# walking distance with age.



## Grangeristhename (Jan 20, 2011)

Hello all,
I was just wondering how far you guys would walk your V's when they were different ages.
How far would be too far for 14 wk, 16, 18 wk. (etc.) old V's.
I walk my V a little more than around the block at 14 weeks. I try to do it 4 times a day. Sometimes he pulls when he knows were going back. I think that's a sign of being tired. thanks everyone


----------



## kellygh (Oct 25, 2010)

I would not count on pulling as a sign of being tired. Vs are notorius pullers. The Sporn halter (not harness) helped us A LOT during the early months. Maybe Granger would just prefer to get home & be off the leash? Just playing devils advocate; however, walks around the block regardless of age & the # of times, can not replace off-leash runs/walks. The older they get, the more their exercise requirements increase. If I have to walk Pumpkin (almost 7m) on the leash, due to area &/or unforeseen circumstances, we almost do not even count it as exercise. Without knowing the distance of your block, I can't really comment on that. I applaud you for taking the time/making the effort/worrying about Granger's exercise! Granger is lucky to have you. When are you going to post a picture  ?


----------



## Grangeristhename (Jan 20, 2011)

Sorry for the delay! I attached 2 pictures. The quality isn't great because it's from my phone (my gf currently has the camera with her). Ever since the post where I asked it if it was okay to take Granger out without the completion of shots, I have been taking him "off leash" in different areas such as local parks, fenced baseball fields, and some empty grass fields. . Granger seems to love it. 
My question is, how much is too much walking? Maybe we can use miles as a distance measurement.
Also, during off leash, what do you guys do. Walk around the field as your V goes off? Do you follow your V around the open field? Stay in one area as your V explores?
Thank you!


----------



## gunnr (Aug 14, 2009)

He should be fine with the walk. A square block isn't that far. Walking at a human pace for a short distance isn't very taxing on a Vizlsa.
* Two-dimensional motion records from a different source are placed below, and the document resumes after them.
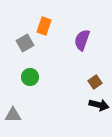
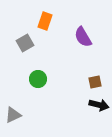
orange rectangle: moved 1 px right, 5 px up
purple semicircle: moved 1 px right, 3 px up; rotated 50 degrees counterclockwise
green circle: moved 8 px right, 2 px down
brown square: rotated 24 degrees clockwise
gray triangle: rotated 24 degrees counterclockwise
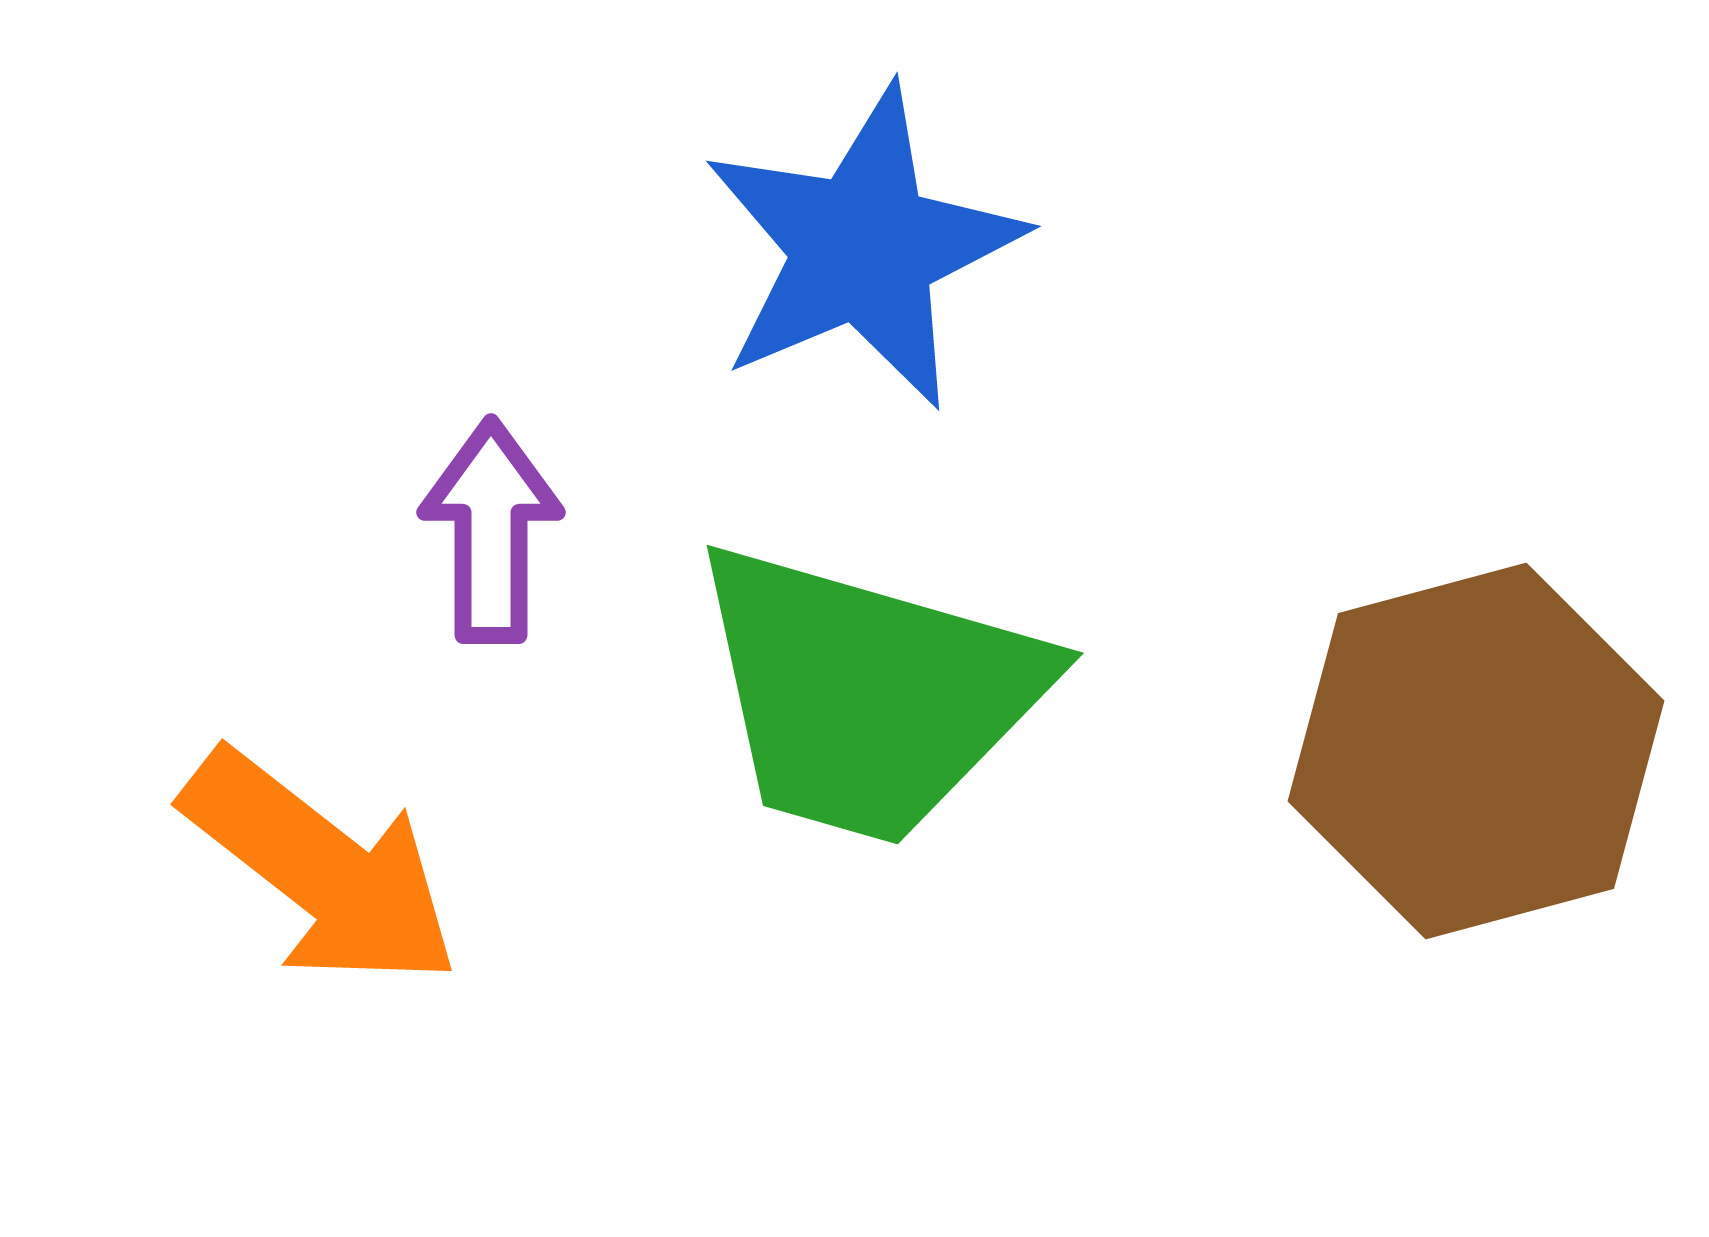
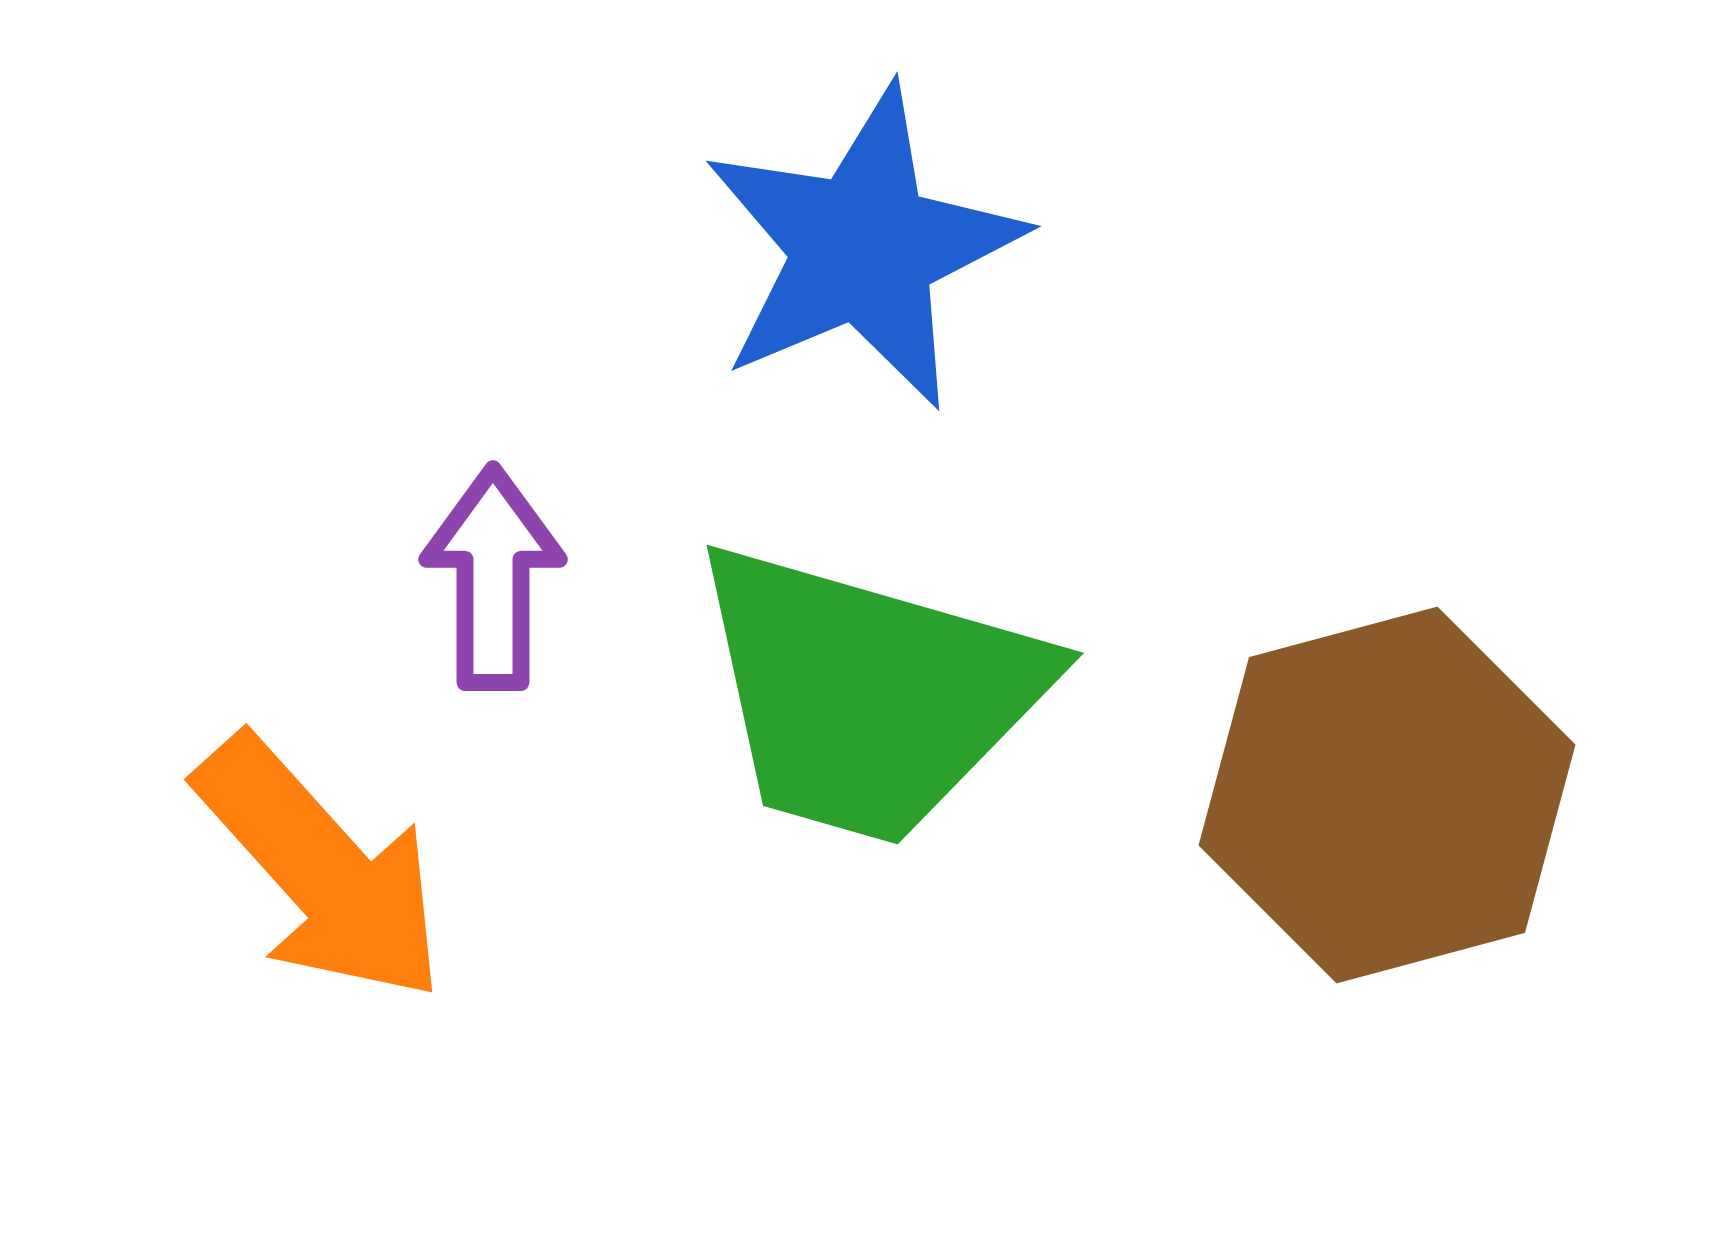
purple arrow: moved 2 px right, 47 px down
brown hexagon: moved 89 px left, 44 px down
orange arrow: rotated 10 degrees clockwise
You have an excellent opportunity to start some training. Granger is pulling at the end in anticipation. Next time he begins to pull, "_*gently*_" take him in the opposite direction a time or two, and then back to the house. Don't overdo the correction at his age though, or you'll confuse him. You can also begin his walking at the heel exercises. Don't expect more than a few steps at a time,and interspersed it with just nosing around.
At this point you're just trying to get him to begin to understand that you set the boundries. Make a real big fuss over him when he walks at heel, even if it's only for one or two steps.


----------



## kellygh (Oct 25, 2010)

Granger is a handsome boy! Thanks for posting the pics  He looks great!
I don't know how big your block is. IMO, I would use Granger as your guide in terms of distance. I tend to use my dogs as a guide (habits, behavior etc) rather than measurements such as distance & age/wks old. If he seems tired, (walking slower, sitting down, very distracted, panting) then I would head home. You will know better than anyone on here what Granger looks like tired. Also, Granger could get mentally tired before physically. I try to avoid boredom. Young pups can get drained from exercises that require some discipline & following your lead. I keep leash walks for Pumpkin a lot shorter (even at almost 7m), because she gets bored, I am asking her to walk without pulling, walk beside me @ a "heel," and that takes some focus for her. Mixing it up like your doing is a great idea! walks for a little training & other venues for running. When we take Pumpkin out in the fields, we follow her lead (within reson ). She doesn't run away or get too far off. If Granger is not doing well with recall in an open environment, you could put him on a 30ft check cord. It would allow him to have an adventure while allowing you to remain in control. You could take a ball, frisbee, or hide some type of exciting something for him to find. Pumpkin is always hunting the tweets if we do not have quail for her. She plays in our creek & yard a lot with the kids. You are already using what you have access to, and that's terrific!


----------



## AlbaF (Feb 22, 2011)

I will be going by the 5 min rule. 5mins per month in age. So 3 months = 15mins twice a day, and so on, as recommended by our breeder. This rule applies up to 8 months..... after that it is as much exercise as you can cope with. Enjoy ;D


----------



## Linescreamer (Sep 28, 2010)

I do not think you can walk a V toooo much.  Maybe a Dachshund. ???


----------



## SandraDee (Oct 19, 2010)

Scout could walk forever. On weekends he usually goes out for an hour to an hour and half at a time, sometimes on leash, sometimes off leash on the wooded trails around our house and up at my parents house.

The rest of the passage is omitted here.